Il 3 dicembre 2022, il giornalista Matt Taibbi ha pubblicato su Twitter quello che lui stesso ha etichettato come lo scandalo dei “Twitter Files”. Il report caricato sulla Rete contiene documenti reperiti da “fonti interne” al social e, almeno teoricamente, dovrebbe portare alla luce i segreti occulti sul come la narrativa di sinistra sia in grado a corrompere e manipolare i portali internettiani al fine di perpetrare obiettivi politici, ovvero di come Twitter si sia chinato alle richieste dei Democratici nel gestire una spinosa situazione giornalistica risalente all’ottobre del 2020. I contenuti messi online rivelano effettivamente una qualche forma di atteggiamento censorio, tuttavia le sue forme sono diverse da quelle suggerite dalle premesse.
Facciamo un passo indietro: due anni fa aveva fatto clamore la scelta di Twitter di bloccare la diffusione di un articolo che il The New York Post aveva pubblicato a proposito di Hunter Biden, figlio dell’allora candidato Democratico alla presidenza, l’odierno Presidente a stelle e strisce Joe Biden. Nel suo pezzo, la nota testata aveva rivelato alcuni dei contenuti ricavati dal computer del controverso personaggio, evidenziando come l’individuo non fosse certamente tra i più cristallini, quindi la decisione adottata dal portale di bloccare il pezzo era stata letta da molti come il frutto di una palese ingerenza politica, se non addirittura della soppressione del primo emendamento.
Appena Musk ha ottenuto il controllo di Twitter, ecco dunque che sono saltati fuori dei documenti interni che un’anonima anima pia ha ben deciso di condividere con il mondo al fine di far chiarezza sulla faccenda. Esposta in pompa magna e con atteggiamento virale, la pubblicazione della prima tranche dei Twitter Files è stata discretamente deludente. Piuttosto che dimostrare le sedicenti simpatie delle Big Tech nei confronti delle vedute Democratiche, ha svelato le preoccupazioni di un’azienda che, sotto elezioni, ha dovuto decidere in fretta e furia che fare di un materiale giornalistico che faceva riferimento a contenuti che si sospettava fossero frutto di un attacco hacker. Lo “scandalo” più imponente che è emerso è quello che rivela come gli addetti alla campagna elettorale di Biden senior abbiano chiesto la rimozione di alcuni tweet, tuttavia basta seguire i link citati da Taibbi per rendersi conto che questi facevano riferimento a scatti intimi rubati che sono stati pubblicati senza l’approvazione di Hunter Biden.
Le redini dell’indagine sono passate dunque nelle mani della giornalista Bari Weiss, la quale ha pubblicato la seconda e la quinta parte del report, e dell’autore Michael Shellenberger, che ne ha coperto invece il quarto capitolo. Gli stralci del report per ora resi pubblici affrontano la questione della presunta esistenza dello shadow banning, ovvero dell’imposizione di una “censura soft” che renderebbe impossibile alle persone visionare i post pubblicati da certi soggetti, ma anche della discussa decisione di cacciare Donald Trump dalla piattaforma. In ambo i casi non viene però a galla nulla di particolarmente inedito o inatteso: si gioca sul significato dei termini per evitare di ammettere che non ci siano prove concrete dell’esistenza di un oscuramento totale e occulto dei contenuti e si reitera come il processo manageriale fosse fino a poco tempo fa condizionato dal desiderio di evitare contraccolpi che avrebbero rattristato investitori e inserzionisti.

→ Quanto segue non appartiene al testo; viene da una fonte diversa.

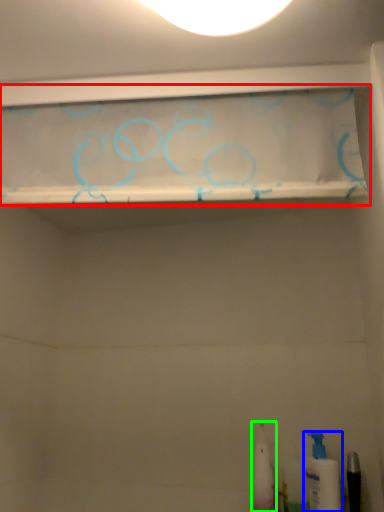 Question: Which is farther away from shelf (highlighted by a red box)? toiletry (highlighted by a blue box) or toiletry (highlighted by a green box)?

Choices:
 (A) toiletry
 (B) toiletry

Answer: (A) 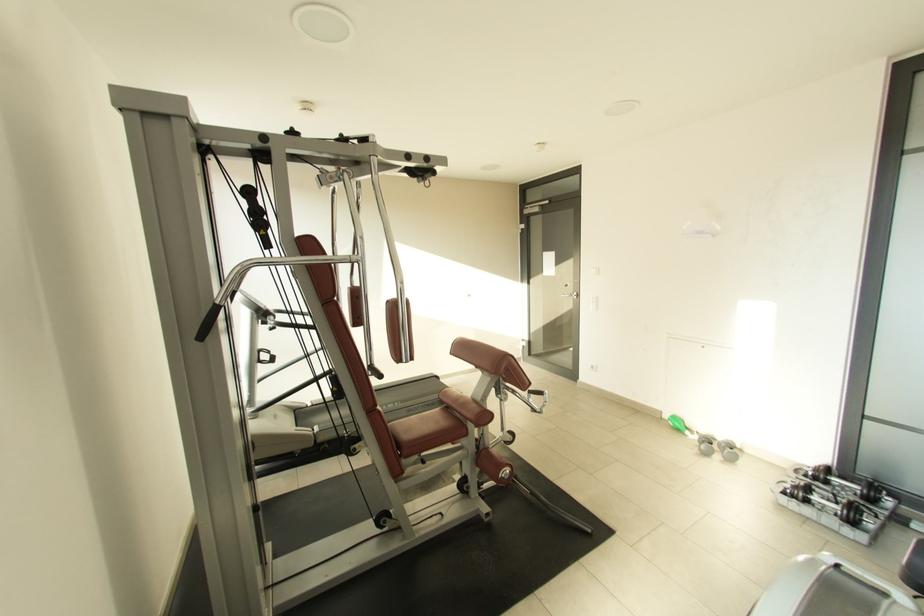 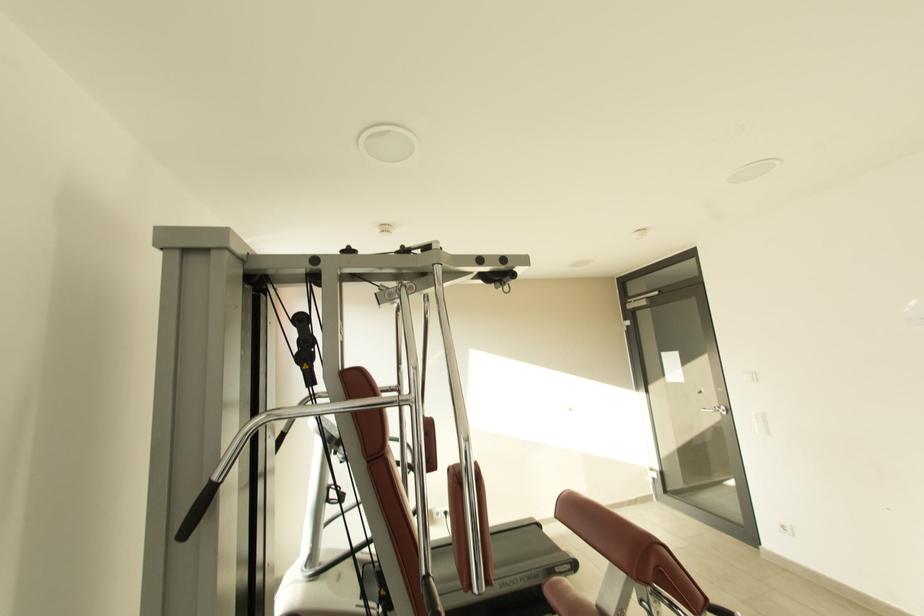 Question: Which direction would the cameraman need to move to produce the second image? Reply with the corresponding letter.

Choices:
 (A) Left
 (B) Right
 (C) Forward
 (D) Backward

Answer: (C) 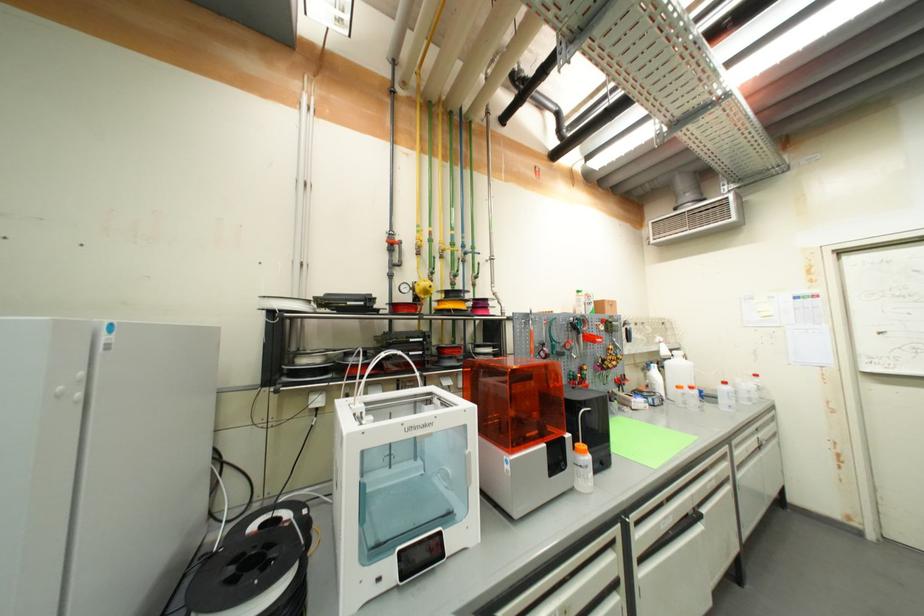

Il fatto che gli interessi dei dirigenti e dei finanziatori delle Big Tech possano influenzare la società e le persone è certamente argomento degno di nota, tuttavia una frangia vocale del mondo internettiano sta fraintendendo il problema, affibbiandogli una valenza puramente politico-ideologica quando le criticità sono decisamente più sfumate e insidiose. Ora che Twitter è pienamente nelle mani di Musk, la situazione del social è cambiata solamente nella forma superficiale. Nel puntare sul fare affidamento sugli abbonamenti e sulle monetizzazioni via app, il noto imprenditore si è potuto sgravare dai diktat imposti tacitamente dalle pubblicità, tuttavia la progressiva scomparsa di una moderazione di stampo commerciale sta lasciato spazio a un’imposizione amministrativa che cade in pieno nelle mani del nuovo proprietario. Da che Musk è salito al potere, Twitter ha già provveduto ad avviare una massiccia quanto frettolosa campagna di oscurazione dei profili più irriverenti, nonché ha imposto quel cosiddetto shadow banning tanto criticato da Weiss a danno di un utente che da anni traccia i movimenti del jet privato del multimiliardario.